C’è un grande paradosso che riguarda la percezione dell’Italia in Africa: il nostro Paese è tra i principali attori nel Continente nero, ma l’opinione pubblica sembra non esserne consapevole. Oggi parlare di Africa in Italia significa innanzitutto parlare – male – di migrazioni, o tutt’al più di povertà e terrorismo, una miopia che ci priva di occasioni e capacità strategiche, nonostante le numerose iniziative imprenditoriali, solidaristiche e politiche italiane nel Continente nero. Dopo il trend negativo degli anni Duemila, per esempio, di recente l’Italia è tornata a essere ai vertici mondiali per gli investimenti in Africa, arrivando addirittura al terzo posto dopo l’irraggiungibile Cina e gli Emirati Arabi Uniti. Bisogna precisare che la tendenza è trainata soprattutto dall’ENI e che i dati comprendono anche la regione nordafricana, ma la presenza italiana nelle aree subsahariane resta comunque importante. I Governi della scorsa legislatura (Letta, Renzi e Gentiloni), e in parte il primo Governo Conte, hanno lavorato per incrementare il peso politico dell’Italia in Africa tramite diverse visite nel Continente e tentando di elaborare una strategia per il Corno d’Africa e per il Sahel, ma non sono riusciti realmente nell’intento per mancanza di risorse e per la scelta di investire in via prioritaria nelle misure emergenziali di contrasto alle migrazioni. In questo senso un dato che colpisce è il numero di militari italiani impegnati in Africa: circa 450 unità tra Gibuti, Mali, Niger e Somalia, mentre, a titolo di paragone, la Francia, nostra competitor in alcune zone subsahariane, ne ha 3.500 solo in Mali.

Le priorità

  • Elaborare una strategia complessa per l’Italia in Africa con un orizzonte almeno ventennale, sollecitando l’Unione Europea ad attuare una politica più lungimirante nel Continente nero, oltre l’emergenza migrazioni e gli interventi di breve periodo.
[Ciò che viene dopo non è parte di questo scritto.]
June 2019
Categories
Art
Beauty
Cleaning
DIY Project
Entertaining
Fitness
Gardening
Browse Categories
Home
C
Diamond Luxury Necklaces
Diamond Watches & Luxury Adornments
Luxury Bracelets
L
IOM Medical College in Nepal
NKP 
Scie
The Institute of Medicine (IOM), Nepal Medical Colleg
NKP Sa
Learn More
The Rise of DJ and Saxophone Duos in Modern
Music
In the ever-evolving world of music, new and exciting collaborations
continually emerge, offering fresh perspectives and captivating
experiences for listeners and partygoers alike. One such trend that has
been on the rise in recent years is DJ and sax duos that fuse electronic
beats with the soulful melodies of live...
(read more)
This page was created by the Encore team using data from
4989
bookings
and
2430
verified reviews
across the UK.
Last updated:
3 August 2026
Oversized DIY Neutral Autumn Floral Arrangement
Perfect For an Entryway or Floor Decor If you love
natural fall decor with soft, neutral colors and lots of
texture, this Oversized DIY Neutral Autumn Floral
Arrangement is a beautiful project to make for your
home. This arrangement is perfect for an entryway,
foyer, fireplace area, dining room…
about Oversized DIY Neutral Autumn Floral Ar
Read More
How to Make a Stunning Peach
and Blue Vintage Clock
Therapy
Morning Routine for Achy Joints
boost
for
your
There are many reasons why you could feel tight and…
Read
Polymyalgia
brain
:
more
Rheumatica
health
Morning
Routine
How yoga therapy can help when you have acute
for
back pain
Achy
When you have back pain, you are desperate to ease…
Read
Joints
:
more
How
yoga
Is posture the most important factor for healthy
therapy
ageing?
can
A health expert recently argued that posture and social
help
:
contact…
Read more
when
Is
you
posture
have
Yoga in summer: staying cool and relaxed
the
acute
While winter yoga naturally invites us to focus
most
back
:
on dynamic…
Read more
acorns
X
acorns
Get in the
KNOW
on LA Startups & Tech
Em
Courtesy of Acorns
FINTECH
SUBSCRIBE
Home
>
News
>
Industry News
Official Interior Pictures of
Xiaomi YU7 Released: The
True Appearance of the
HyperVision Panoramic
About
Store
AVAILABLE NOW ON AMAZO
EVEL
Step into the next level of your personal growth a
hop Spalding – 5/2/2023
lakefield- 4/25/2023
  • Incrementare la presenza diplomatica italiana nell’Africa subsahariana, non escludere un maggiore impegno in termini di partecipazione a contingenti internazionali e porre formale attenzione alle crisi vicine agli interessi italiani, quali Sudan, Eritrea e Somalia.
  • Avviare una campagna di ridefinizione dei rapporti tra Italia e Africa, tramite un’ampia gamma di accordi (dal commercio ai rimpatri di migranti, dal trasferimento tecnologico allo sviluppo) basati su princìpi di parità e coerenti con i nuovi equilibri internazionali.
  • Elaborare una strategia di facilitazione e sostegno per le imprese italiane in Africa nel lungo periodo.
  • Investire sulla filiera della conoscenza politica in Africa, per favorire la formazione delle classi politico-diplomatico locali e il rafforzamento delle Istituzioni regionali e continentali.